[Dataset entries]
==================================================

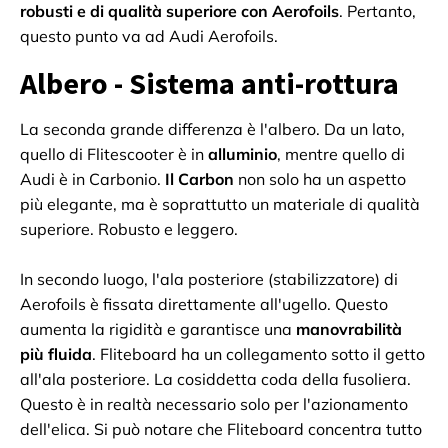
robusti e di qualità superiore con Aerofoils
. Pertanto,
questo punto va ad Audi Aerofoils.
Albero - Sistema anti-rottura
La seconda grande differenza è l'albero. Da un lato,
quello di Flitescooter è in
alluminio
, mentre quello di
Audi è in Carbonio.
Il Carbon
non solo ha un aspetto
più elegante, ma è soprattutto un materiale di qualità
superiore. Robusto e leggero.
In secondo luogo, l'ala posteriore (stabilizzatore) di
Aerofoils è fissata direttamente all'ugello. Questo
aumenta la rigidità e garantisce una
manovrabilità
più fluida
. Fliteboard ha un collegamento sotto il getto
all'ala posteriore. La cosiddetta coda della fusoliera.
Questo è in realtà necessario solo per l'azionamento
dell'elica. Si può notare che Fliteboard concentra tutto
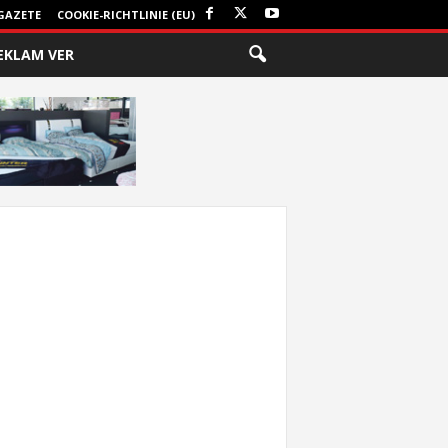
GAZETE
COOKIE-RICHTLINIE (EU)
EKLAM VER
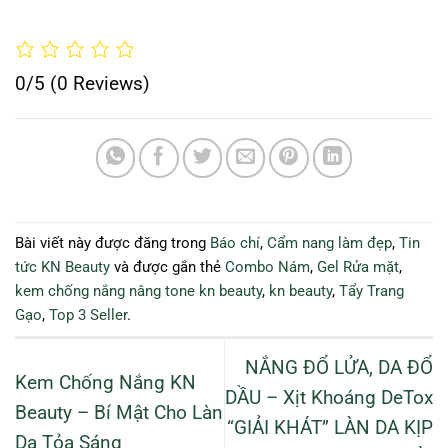
0/5
(0 Reviews)
Bài viết này được đăng trong
Báo chí
,
Cẩm nang làm đẹp
,
Tin
tức KN Beauty
và được gắn thẻ
Combo Nám
,
Gel Rửa mặt
,
kem chống nắng nâng tone kn beauty
,
kn beauty
,
Tẩy Trang
Gạo
,
Top 3 Seller
.
NẮNG ĐỔ LỬA, DA ĐỔ
Kem Chống Nắng KN
DẦU – Xịt Khoáng DeTox
Beauty – Bí Mật Cho Làn
“GIẢI KHÁT” LÀN DA KỊP
Da Tỏa Sáng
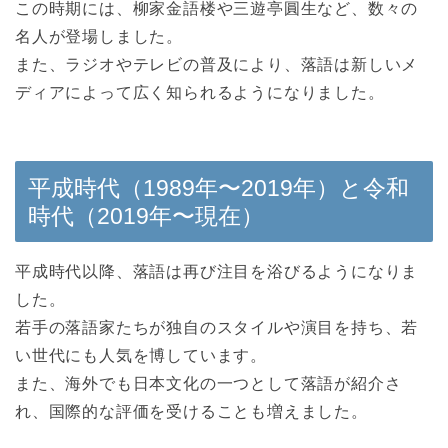
この時期には、柳家金語楼や三遊亭圓生など、数々の
名人が登場しました。
また、ラジオやテレビの普及により、落語は新しいメ
ディアによって広く知られるようになりました。
平成時代（1989年〜2019年）と令和
時代（2019年〜現在）
平成時代以降、落語は再び注目を浴びるようになりま
した。
若手の落語家たちが独自のスタイルや演目を持ち、若
い世代にも人気を博しています。
また、海外でも日本文化の一つとして落語が紹介さ
れ、国際的な評価を受けることも増えました。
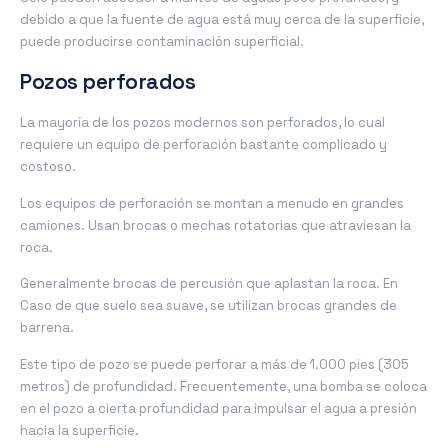
debido a que la fuente de agua está muy cerca de la superficie,
puede producirse contaminación superficial.
Pozos perforados
La mayoría de los pozos modernos son perforados, lo cual
requiere un equipo de perforación bastante complicado y
costoso.
Los equipos de perforación se montan a menudo en grandes
camiones. Usan brocas o mechas rotatorias que atraviesan la
roca.
Generalmente brocas de percusión que aplastan la roca. En
Caso de que suelo sea suave, se utilizan brocas grandes de
barrena.
Este tipo de pozo se puede perforar a más de 1.000 pies (305
metros) de profundidad. Frecuentemente, una bomba se coloca
en el pozo a cierta profundidad para impulsar el agua a presión
hacia la superficie.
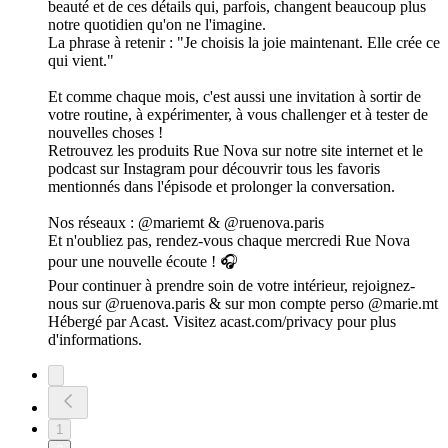
beauté et de ces détails qui, parfois, changent beaucoup plus
notre quotidien qu'on ne l'imagine.
La phrase à retenir : "Je choisis la joie maintenant. Elle crée ce
qui vient."
Et comme chaque mois, c'est aussi une invitation à sortir de
votre routine, à expérimenter, à vous challenger et à tester de
nouvelles choses !
Retrouvez les produits Rue Nova sur notre site internet et le
podcast sur Instagram pour découvrir tous les favoris
mentionnés dans l'épisode et prolonger la conversation.
Nos réseaux : @mariemt & @ruenova.paris
Et n'oubliez pas, rendez-vous chaque mercredi Rue Nova
pour une nouvelle écoute ! 🎧
Pour continuer à prendre soin de votre intérieur, rejoignez-
nous sur @ruenova.paris & sur mon compte perso @marie.mt
Hébergé par Acast. Visitez acast.com/privacy pour plus
d'informations.
1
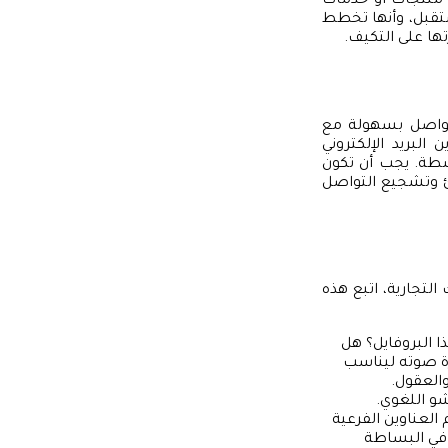
 منتجات أو خدمات
ستقبل، وأنها تخطط
ها على التكيف.
تواصل بسهولة مع
البريد الإلكتروني
شطة. يجب أن تكون
ئ وتشجيع التواصل
لتجارية، اتبع هذه
ا البروفايل؟ هل
ة صوته ليناسب
العقول.
و اللغوي.
العناوين الفرعية
 في البساطة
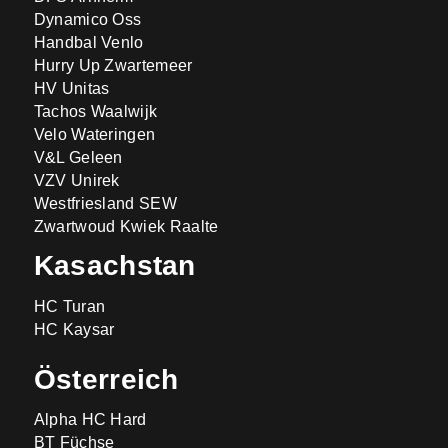
Dynamico Oss
Handbal Venlo
Hurry Up Zwartemeer
HV Unitas
Tachos Waalwijk
Velo Wateringen
V&L Geleen
VZV Unirek
Westfriesland SEW
Zwartwoud Kwiek Raalte
Kasachstan
HC Turan
HC Kaysar
Österreich
Alpha HC Hard
BT Füchse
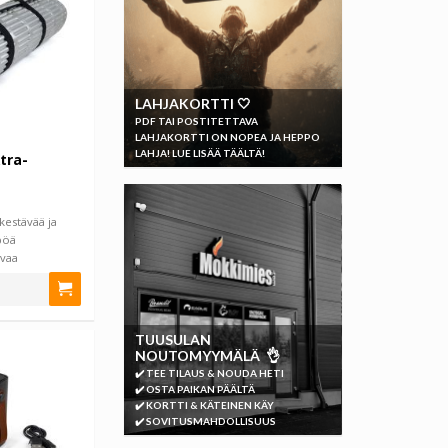
LAHJAKORTTI 🤍
PDF TAI POSTITETTAVA
LAHJAKORTTI ON NOPEA JA HEPPO
LAHJA! LUE LISÄÄ TÄÄLTÄ!
tra-
kestävää ja
pöä
avaa
icNatu…
TUUSULAN
NOUTOMYYMÄLÄ 👌
✔️ TEE TILAUS & NOUDA HETI
✔️ OSTA PAIKAN PÄÄLTÄ
✔️ KORTTI & KÄTEINEN KÄY
✔️ SOVITUSMAHDOLLISUUS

==================================================

## [YOUR OBJECTIVE]
Could you please repeat the entries above exactly, with every picture left out?

## [TASK RESULT]
robusti e di qualità superiore con Aerofoils
. Pertanto,
questo punto va ad Audi Aerofoils.
Albero - Sistema anti-rottura
La seconda grande differenza è l'albero. Da un lato,
quello di Flitescooter è in
alluminio
, mentre quello di
Audi è in Carbonio.
Il Carbon
non solo ha un aspetto
più elegante, ma è soprattutto un materiale di qualità
superiore. Robusto e leggero.
In secondo luogo, l'ala posteriore (stabilizzatore) di
Aerofoils è fissata direttamente all'ugello. Questo
aumenta la rigidità e garantisce una
manovrabilità
più fluida
. Fliteboard ha un collegamento sotto il getto
all'ala posteriore. La cosiddetta coda della fusoliera.
Questo è in realtà necessario solo per l'azionamento
dell'elica. Si può notare che Fliteboard concentra tutto
GAZETE
COOKIE-RICHTLINIE (EU)
EKLAM VER
0/5
(0 Reviews)
Bài viết này được đăng trong
Báo chí
,
Cẩm nang làm đẹp
,
Tin
tức KN Beauty
và được gắn thẻ
Combo Nám
,
Gel Rửa mặt
,
kem chống nắng nâng tone kn beauty
,
kn beauty
,
Tẩy Trang
Gạo
,
Top 3 Seller
.
NẮNG ĐỔ LỬA, DA ĐỔ
Kem Chống Nắng KN
DẦU – Xịt Khoáng DeTox
Beauty – Bí Mật Cho Làn
“GIẢI KHÁT” LÀN DA KỊP
Da Tỏa Sáng
この時期には、柳家金語楼や三遊亭圓生など、数々の
名人が登場しました。
また、ラジオやテレビの普及により、落語は新しいメ
ディアによって広く知られるようになりました。
平成時代（1989年〜2019年）と令和
時代（2019年〜現在）
平成時代以降、落語は再び注目を浴びるようになりま
した。
若手の落語家たちが独自のスタイルや演目を持ち、若
い世代にも人気を博しています。
また、海外でも日本文化の一つとして落語が紹介さ
れ、国際的な評価を受けることも増えました。
debido a que la fuente de agua está muy cerca de la superficie,
puede producirse contaminación superficial.
Pozos perforados
La mayoría de los pozos modernos son perforados, lo cual
requiere un equipo de perforación bastante complicado y
costoso.
Los equipos de perforación se montan a menudo en grandes
camiones. Usan brocas o mechas rotatorias que atraviesan la
roca.
Generalmente brocas de percusión que aplastan la roca. En
Caso de que suelo sea suave, se utilizan brocas grandes de
barrena.
Este tipo de pozo se puede perforar a más de 1.000 pies (305
metros) de profundidad. Frecuentemente, una bomba se coloca
en el pozo a cierta profundidad para impulsar el agua a presión
hacia la superficie.
beauté et de ces détails qui, parfois, changent beaucoup plus
notre quotidien qu'on ne l'imagine.
La phrase à retenir : "Je choisis la joie maintenant. Elle crée ce
qui vient."
Et comme chaque mois, c'est aussi une invitation à sortir de
votre routine, à expérimenter, à vous challenger et à tester de
nouvelles choses !
Retrouvez les produits Rue Nova sur notre site internet et le
podcast sur Instagram pour découvrir tous les favoris
mentionnés dans l'épisode et prolonger la conversation.
Nos réseaux : @mariemt & @ruenova.paris
Et n'oubliez pas, rendez-vous chaque mercredi Rue Nova
pour une nouvelle écoute ! 🎧
Pour continuer à prendre soin de votre intérieur, rejoignez-
nous sur @ruenova.paris & sur mon compte perso @marie.mt
Hébergé par Acast. Visitez acast.com/privacy pour plus
d'informations.
1
 منتجات أو خدمات
ستقبل، وأنها تخطط
ها على التكيف.
تواصل بسهولة مع
البريد الإلكتروني
شطة. يجب أن تكون
ئ وتشجيع التواصل
لتجارية، اتبع هذه
ا البروفايل؟ هل
ة صوته ليناسب
العقول.
و اللغوي.
العناوين الفرعية
 في البساطة
Dynamico Oss
Handbal Venlo
Hurry Up Zwartemeer
HV Unitas
Tachos Waalwijk
Velo Wateringen
V&L Geleen
VZV Unirek
Westfriesland SEW
Zwartwoud Kwiek Raalte
Kasachstan
HC Turan
HC Kaysar
Österreich
Alpha HC Hard
BT Füchse
LAHJAKORTTI 🤍
PDF TAI POSTITETTAVA
LAHJAKORTTI ON NOPEA JA HEPPO
LAHJA! LUE LISÄÄ TÄÄLTÄ!
tra-
kestävää ja
pöä
avaa
icNatu…
TUUSULAN
NOUTOMYYMÄLÄ 👌
✔️ TEE TILAUS & NOUDA HETI
✔️ OSTA PAIKAN PÄÄLTÄ
✔️ KORTTI & KÄTEINEN KÄY
✔️ SOVITUSMAHDOLLISUUS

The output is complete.